### Exercise requirements
Output exactly the span of lines beginning with the one that holds "Благодаря предприятию г-на" and ending with the last line of the data below.

Records from a data source:
--------------------------------------------------

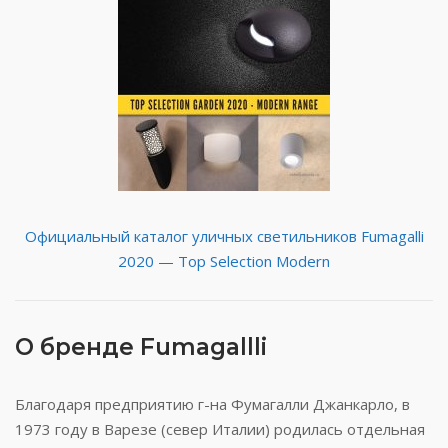
Официальный каталог уличных светильников Fumagalli
2020 — Top Selection Modern
О бренде Fumagallli
Благодаря предприятию г-на Фумагалли Джанкарло, в
1973 году в Варезе (север Италии) родилась отдельная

--------------------------------------------------

### Answer area
Благодаря предприятию г-на Фумагалли Джанкарло, в
1973 году в Варезе (север Италии) родилась отдельная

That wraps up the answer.